[PROBLEM TO WORK ON]
Nothing but the records, transcribed verbatim and stripped of images, should appear in the answer.
--- START ---
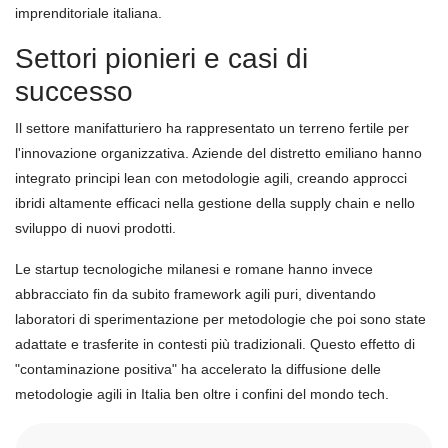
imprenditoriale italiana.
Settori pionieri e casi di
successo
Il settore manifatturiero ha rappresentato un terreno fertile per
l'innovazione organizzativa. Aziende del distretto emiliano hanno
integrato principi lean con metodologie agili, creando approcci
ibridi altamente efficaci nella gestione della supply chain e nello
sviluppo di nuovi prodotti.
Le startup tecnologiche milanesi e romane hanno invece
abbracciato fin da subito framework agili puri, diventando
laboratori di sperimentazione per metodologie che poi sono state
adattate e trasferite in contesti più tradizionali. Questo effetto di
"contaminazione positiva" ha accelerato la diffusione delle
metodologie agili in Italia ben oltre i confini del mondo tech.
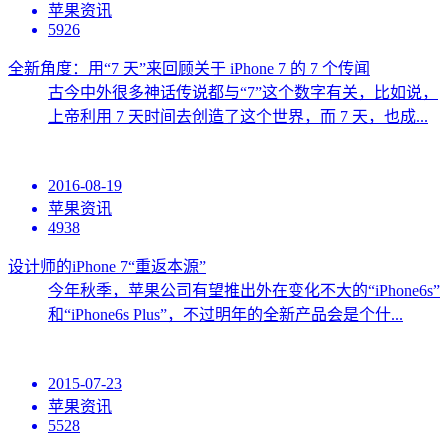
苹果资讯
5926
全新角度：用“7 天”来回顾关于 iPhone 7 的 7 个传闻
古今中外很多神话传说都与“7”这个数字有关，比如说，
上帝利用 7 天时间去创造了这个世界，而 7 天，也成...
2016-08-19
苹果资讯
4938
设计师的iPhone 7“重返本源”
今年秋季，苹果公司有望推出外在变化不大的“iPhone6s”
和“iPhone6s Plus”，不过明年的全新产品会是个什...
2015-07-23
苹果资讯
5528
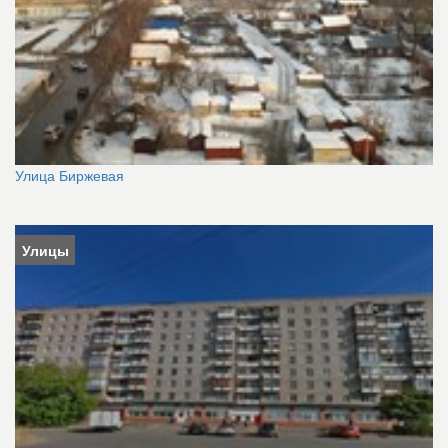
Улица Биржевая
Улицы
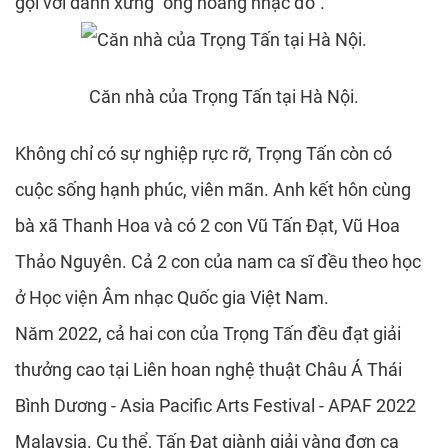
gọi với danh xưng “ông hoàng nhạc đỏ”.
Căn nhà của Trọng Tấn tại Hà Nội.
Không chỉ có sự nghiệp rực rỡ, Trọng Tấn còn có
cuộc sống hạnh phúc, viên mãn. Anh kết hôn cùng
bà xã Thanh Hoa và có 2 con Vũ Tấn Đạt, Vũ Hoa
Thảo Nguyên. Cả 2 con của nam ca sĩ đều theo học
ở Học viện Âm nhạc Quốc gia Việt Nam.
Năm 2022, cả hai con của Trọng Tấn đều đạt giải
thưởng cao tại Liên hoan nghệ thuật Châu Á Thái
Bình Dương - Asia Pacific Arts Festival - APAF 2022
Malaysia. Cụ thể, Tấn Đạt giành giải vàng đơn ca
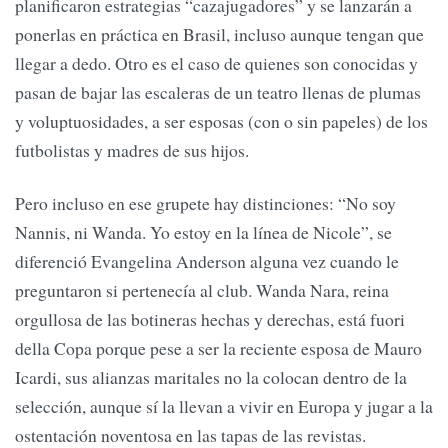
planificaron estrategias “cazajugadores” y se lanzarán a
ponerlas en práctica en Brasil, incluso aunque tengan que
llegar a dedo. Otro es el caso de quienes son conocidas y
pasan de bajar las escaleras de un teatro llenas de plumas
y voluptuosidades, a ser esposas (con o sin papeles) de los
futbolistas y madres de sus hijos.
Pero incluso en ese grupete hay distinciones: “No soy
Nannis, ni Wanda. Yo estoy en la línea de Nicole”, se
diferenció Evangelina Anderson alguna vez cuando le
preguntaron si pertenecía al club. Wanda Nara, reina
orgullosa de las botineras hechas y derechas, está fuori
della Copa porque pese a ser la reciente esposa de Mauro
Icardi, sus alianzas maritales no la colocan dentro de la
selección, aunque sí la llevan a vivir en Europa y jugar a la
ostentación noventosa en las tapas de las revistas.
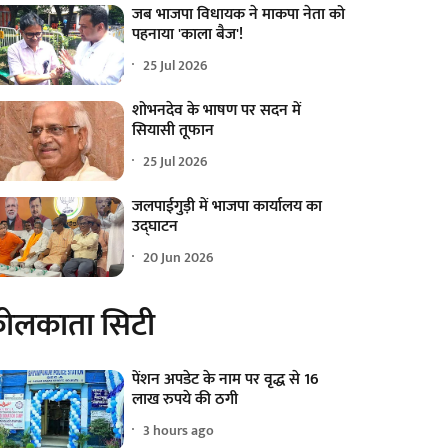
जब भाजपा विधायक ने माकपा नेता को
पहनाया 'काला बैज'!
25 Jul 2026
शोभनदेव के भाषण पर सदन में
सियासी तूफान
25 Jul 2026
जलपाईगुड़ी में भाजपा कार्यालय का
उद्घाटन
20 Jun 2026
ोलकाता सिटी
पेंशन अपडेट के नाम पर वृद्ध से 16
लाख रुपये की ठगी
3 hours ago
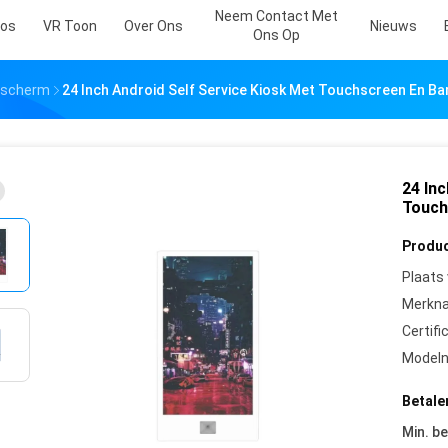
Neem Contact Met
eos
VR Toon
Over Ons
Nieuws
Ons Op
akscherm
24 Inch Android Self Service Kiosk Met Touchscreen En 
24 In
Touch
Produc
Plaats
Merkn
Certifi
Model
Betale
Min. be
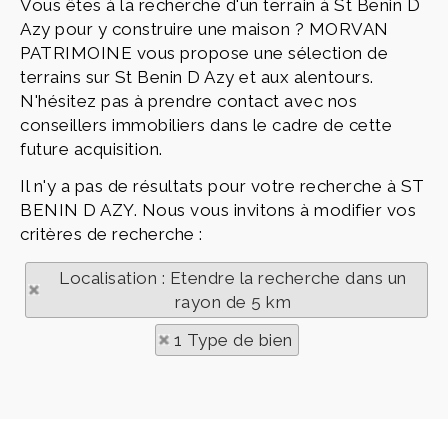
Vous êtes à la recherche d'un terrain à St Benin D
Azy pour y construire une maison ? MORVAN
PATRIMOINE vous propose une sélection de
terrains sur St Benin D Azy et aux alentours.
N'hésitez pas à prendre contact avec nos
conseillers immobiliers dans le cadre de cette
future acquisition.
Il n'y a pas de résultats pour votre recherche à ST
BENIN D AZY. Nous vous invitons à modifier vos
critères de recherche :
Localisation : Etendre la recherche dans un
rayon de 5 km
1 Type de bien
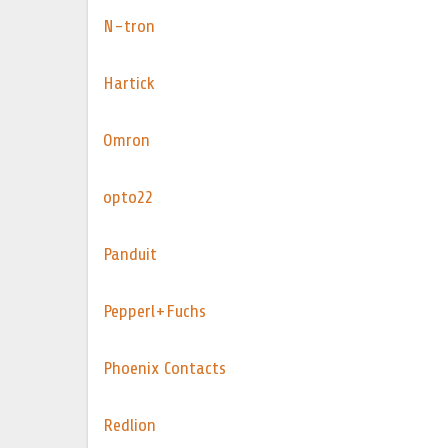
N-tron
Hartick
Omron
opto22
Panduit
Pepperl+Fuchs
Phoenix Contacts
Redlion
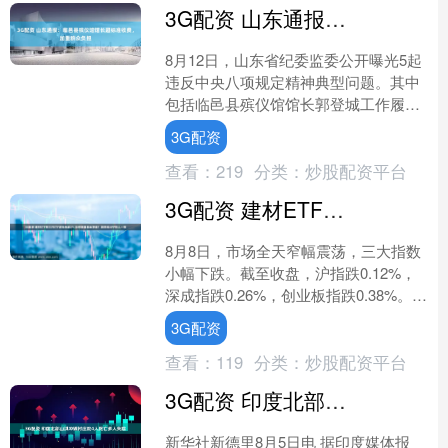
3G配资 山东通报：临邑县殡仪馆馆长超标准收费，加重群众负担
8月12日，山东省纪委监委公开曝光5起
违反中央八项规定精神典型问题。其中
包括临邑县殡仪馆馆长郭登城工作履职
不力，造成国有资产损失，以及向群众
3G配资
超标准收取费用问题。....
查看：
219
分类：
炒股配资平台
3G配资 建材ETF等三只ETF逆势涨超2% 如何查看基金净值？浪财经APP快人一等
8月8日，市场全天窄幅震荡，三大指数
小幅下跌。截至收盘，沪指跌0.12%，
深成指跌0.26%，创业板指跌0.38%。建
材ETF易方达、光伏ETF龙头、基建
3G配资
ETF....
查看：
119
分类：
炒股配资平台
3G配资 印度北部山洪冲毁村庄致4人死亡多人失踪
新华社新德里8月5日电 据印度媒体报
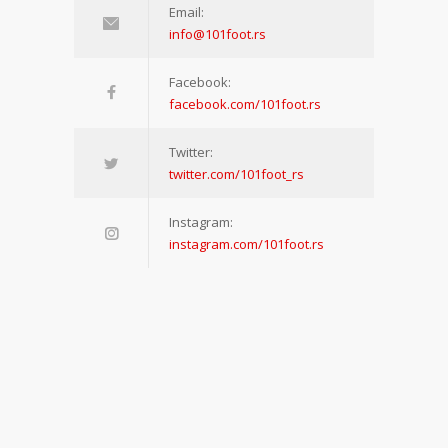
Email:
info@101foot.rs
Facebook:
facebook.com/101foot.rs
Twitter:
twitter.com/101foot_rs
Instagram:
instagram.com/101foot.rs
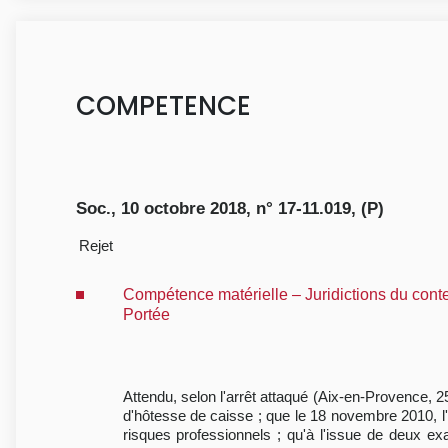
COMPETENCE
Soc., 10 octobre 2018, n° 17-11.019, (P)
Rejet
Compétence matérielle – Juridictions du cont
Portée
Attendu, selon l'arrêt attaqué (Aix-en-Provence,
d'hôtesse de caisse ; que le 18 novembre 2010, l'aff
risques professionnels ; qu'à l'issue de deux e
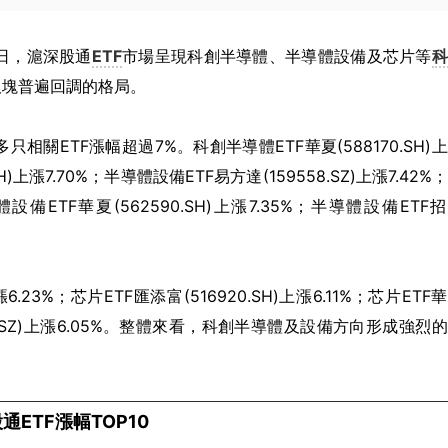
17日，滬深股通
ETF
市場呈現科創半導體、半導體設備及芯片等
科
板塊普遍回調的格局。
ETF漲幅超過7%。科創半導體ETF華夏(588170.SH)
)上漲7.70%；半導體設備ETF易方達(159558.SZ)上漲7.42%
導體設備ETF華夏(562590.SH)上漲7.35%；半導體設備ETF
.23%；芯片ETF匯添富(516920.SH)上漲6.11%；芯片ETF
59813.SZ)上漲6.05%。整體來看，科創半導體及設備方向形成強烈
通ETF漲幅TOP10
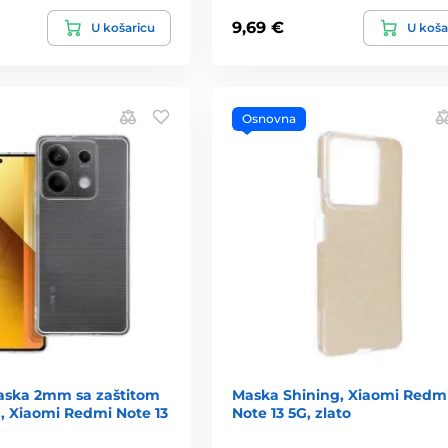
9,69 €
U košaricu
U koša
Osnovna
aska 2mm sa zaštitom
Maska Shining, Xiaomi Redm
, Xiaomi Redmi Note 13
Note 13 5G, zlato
--- END ---
[EXPECTED ANSWER]
imprenditoriale italiana.
Settori pionieri e casi di
successo
Il settore manifatturiero ha rappresentato un terreno fertile per
l'innovazione organizzativa. Aziende del distretto emiliano hanno
integrato principi lean con metodologie agili, creando approcci
ibridi altamente efficaci nella gestione della supply chain e nello
sviluppo di nuovi prodotti.
Le startup tecnologiche milanesi e romane hanno invece
abbracciato fin da subito framework agili puri, diventando
laboratori di sperimentazione per metodologie che poi sono state
adattate e trasferite in contesti più tradizionali. Questo effetto di
"contaminazione positiva" ha accelerato la diffusione delle
metodologie agili in Italia ben oltre i confini del mondo tech.
苹果资讯
5926
全新角度：用“7 天”来回顾关于 iPhone 7 的 7 个传闻
古今中外很多神话传说都与“7”这个数字有关，比如说，
上帝利用 7 天时间去创造了这个世界，而 7 天，也成...
2016-08-19
苹果资讯
4938
设计师的iPhone 7“重返本源”
今年秋季，苹果公司有望推出外在变化不大的“iPhone6s”
和“iPhone6s Plus”，不过明年的全新产品会是个什...
2015-07-23
苹果资讯
5528
Улица Биржевая
Улицы
gọi với danh xưng “ông hoàng nhạc đỏ”.
Căn nhà của Trọng Tấn tại Hà Nội.
Không chỉ có sự nghiệp rực rỡ, Trọng Tấn còn có
cuộc sống hạnh phúc, viên mãn. Anh kết hôn cùng
bà xã Thanh Hoa và có 2 con Vũ Tấn Đạt, Vũ Hoa
Thảo Nguyên. Cả 2 con của nam ca sĩ đều theo học
ở Học viện Âm nhạc Quốc gia Việt Nam.
Năm 2022, cả hai con của Trọng Tấn đều đạt giải
thưởng cao tại Liên hoan nghệ thuật Châu Á Thái
Bình Dương - Asia Pacific Arts Festival - APAF 2022
Malaysia. Cụ thể, Tấn Đạt giành giải vàng đơn ca
planificaron estrategias “cazajugadores” y se lanzarán a
ponerlas en práctica en Brasil, incluso aunque tengan que
llegar a dedo. Otro es el caso de quienes son conocidas y
pasan de bajar las escaleras de un teatro llenas de plumas
y voluptuosidades, a ser esposas (con o sin papeles) de los
futbolistas y madres de sus hijos.
Pero incluso en ese grupete hay distinciones: “No soy
Nannis, ni Wanda. Yo estoy en la línea de Nicole”, se
diferenció Evangelina Anderson alguna vez cuando le
preguntaron si pertenecía al club. Wanda Nara, reina
orgullosa de las botineras hechas y derechas, está fuori
della Copa porque pese a ser la reciente esposa de Mauro
Icardi, sus alianzas maritales no la colocan dentro de la
selección, aunque sí la llevan a vivir en Europa y jugar a la
ostentación noventosa en las tapas de las revistas.
जब भाजपा विधायक ने माकपा नेता को
पहनाया 'काला बैज'!
25 Jul 2026
शोभनदेव के भाषण पर सदन में
सियासी तूफान
25 Jul 2026
जलपाईगुड़ी में भाजपा कार्यालय का
उद्घाटन
20 Jun 2026
ोलकाता सिटी
पेंशन अपडेट के नाम पर वृद्ध से 16
लाख रुपये की ठगी
3 hours ago
Neem Contact Met
eos
VR Toon
Over Ons
Nieuws
Ons Op
akscherm
24 Inch Android Self Service Kiosk Met Touchscreen En 
24 In
Touch
Produc
Plaats
Merkn
Certifi
Model
Betale
Min. be
Vous êtes à la recherche d'un terrain à St Benin D
Azy pour y construire une maison ? MORVAN
PATRIMOINE vous propose une sélection de
terrains sur St Benin D Azy et aux alentours.
N'hésitez pas à prendre contact avec nos
conseillers immobiliers dans le cadre de cette
future acquisition.
Il n'y a pas de résultats pour votre recherche à ST
BENIN D AZY. Nous vous invitons à modifier vos
critères de recherche :
Localisation : Etendre la recherche dans un
rayon de 5 km
1 Type de bien
N-tron
Hartick
Omron
opto22
Panduit
Pepperl+Fuchs
Phoenix Contacts
Redlion
3G配资 山东通报：临邑县殡仪馆馆长超标准收费，加重群众负担
8月12日，山东省纪委监委公开曝光5起
违反中央八项规定精神典型问题。其中
包括临邑县殡仪馆馆长郭登城工作履职
不力，造成国有资产损失，以及向群众
3G配资
超标准收取费用问题。....
查看：
219
分类：
炒股配资平台
3G配资 建材ETF等三只ETF逆势涨超2% 如何查看基金净值？浪财经APP快人一等
8月8日，市场全天窄幅震荡，三大指数
小幅下跌。截至收盘，沪指跌0.12%，
深成指跌0.26%，创业板指跌0.38%。建
材ETF易方达、光伏ETF龙头、基建
3G配资
ETF....
查看：
119
分类：
炒股配资平台
3G配资 印度北部山洪冲毁村庄致4人死亡多人失踪
新华社新德里8月5日电 据印度媒体报
Email:
info@101foot.rs
Facebook:
facebook.com/101foot.rs
Twitter:
twitter.com/101foot_rs
Instagram:
instagram.com/101foot.rs
COMPETENCE
Soc., 10 octobre 2018, n° 17-11.019, (P)
Rejet
Compétence matérielle – Juridictions du cont
Portée
Attendu, selon l'arrêt attaqué (Aix-en-Provence,
d'hôtesse de caisse ; que le 18 novembre 2010, l'aff
risques professionnels ; qu'à l'issue de deux e
17日，滬深股通
ETF
市場呈現科創半導體、半導體設備及芯片等
科
板塊普遍回調的格局。
ETF漲幅超過7%。科創半導體ETF華夏(588170.SH)
)上漲7.70%；半導體設備ETF易方達(159558.SZ)上漲7.42%
導體設備ETF華夏(562590.SH)上漲7.35%；半導體設備ETF
.23%；芯片ETF匯添富(516920.SH)上漲6.11%；芯片ETF
59813.SZ)上漲6.05%。整體來看，科創半導體及設備方向形成強烈
通ETF漲幅TOP10
9,69 €
U košaricu
U koša
Osnovna
aska 2mm sa zaštitom
Maska Shining, Xiaomi Redm
, Xiaomi Redmi Note 13
Note 13 5G, zlato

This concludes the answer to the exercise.